[Edu-sig] project Euler

kirby urner kirby.urner at gmail.com
Mon Feb 16 21:58:18 CET 2009


For those wishing to go yet deeper into the lesson plan below ("quick
challenge" is one form, but you could easily make this a much more
enriching experience), I've filed stuff on math-thinking-l, very low
traffic these days.

http://mail.geneseo.edu/pipermail/math-thinking-l/2009-February/date.html

I do get a lot of thumbs up feedback from "the professoriate" I'm glad
to report, e.g.
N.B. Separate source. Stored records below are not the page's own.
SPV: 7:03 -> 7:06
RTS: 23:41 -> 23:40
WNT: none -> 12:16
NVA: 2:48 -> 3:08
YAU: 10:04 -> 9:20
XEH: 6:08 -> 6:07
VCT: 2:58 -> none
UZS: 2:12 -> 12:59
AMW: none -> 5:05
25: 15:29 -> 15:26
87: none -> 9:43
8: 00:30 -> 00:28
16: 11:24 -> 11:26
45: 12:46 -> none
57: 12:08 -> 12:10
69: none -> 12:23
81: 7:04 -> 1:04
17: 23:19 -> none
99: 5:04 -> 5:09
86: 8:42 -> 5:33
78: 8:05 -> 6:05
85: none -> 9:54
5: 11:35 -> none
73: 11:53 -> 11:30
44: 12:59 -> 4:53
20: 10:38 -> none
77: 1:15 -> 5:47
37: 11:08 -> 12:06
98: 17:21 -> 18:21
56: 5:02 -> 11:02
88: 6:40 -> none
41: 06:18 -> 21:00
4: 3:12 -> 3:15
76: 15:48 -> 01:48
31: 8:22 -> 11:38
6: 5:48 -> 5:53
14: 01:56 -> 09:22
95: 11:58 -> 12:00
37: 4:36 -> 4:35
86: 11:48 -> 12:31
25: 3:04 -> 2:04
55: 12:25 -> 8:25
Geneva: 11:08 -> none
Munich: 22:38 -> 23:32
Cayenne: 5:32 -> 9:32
John P. Dougherty, Computer Science, Haverford College
called it "an interesting approach" whereas Richard Hake, Emeritus
Professor of Physics, Indiana University thought my little essay on
constructivism was quite good, will be no doubt alerting physics
teachers to its blogged version:

http://coffeeshopsnet.blogspot.com/2009/02/about-constructivism.html

That paragraph about Gattegno is my connection to Tizard.Stanford.Edu,
a co-sponsor of my Pycon talk, which is up to 4 registrations.

Last year, the videography made all the difference.  If we're a small
group it'll be more like we're TV experts, having a pow wow.  I've
invited my CTO to do camera work, and she's game (per our meeting
before her Europe assignment), but it's like pulling teeth to line up
additional engineering companies as sponsors (just ask the CFO if you
don't believe me (smile)).  The stimulus package looks good for the
charters though, so maybe by the time OS Bridge rolls around in
June...

Kirby


>>> A quick challenge:
>>>
>>> Spheres packing around a nuclear sphere go 1, 12, 42, 92... 10*L*L +
>>> 2, where L is the layer number, except where L = 1 we have just the
>>> one ball (the shape is a cuboctahedron).  So how many balls total?
>>> Add up all the layers.  Yes, very easy to do in APL.
>>>
>>> In Python:
>>>
>>> def cubocta( layer ):
>>>    if layer == 1:  return 1
>>>    return 10 * layer ** 2 + 2
>>>
>>> def total_balls( layer ):
>>>    total = 0
>>>    for i in range(1, layer + 1):
>>>        total = total + cubocta( i )
>>>    return total
>>>
>>> But isn't there a closed form algebraic expression for total_balls
>>> that doesn't require cumulative adding?  Damn straight.  We'll get to
>>> it.
>>>
>>> Don't forget to watch the cartoons!  This isn't Bourbaki.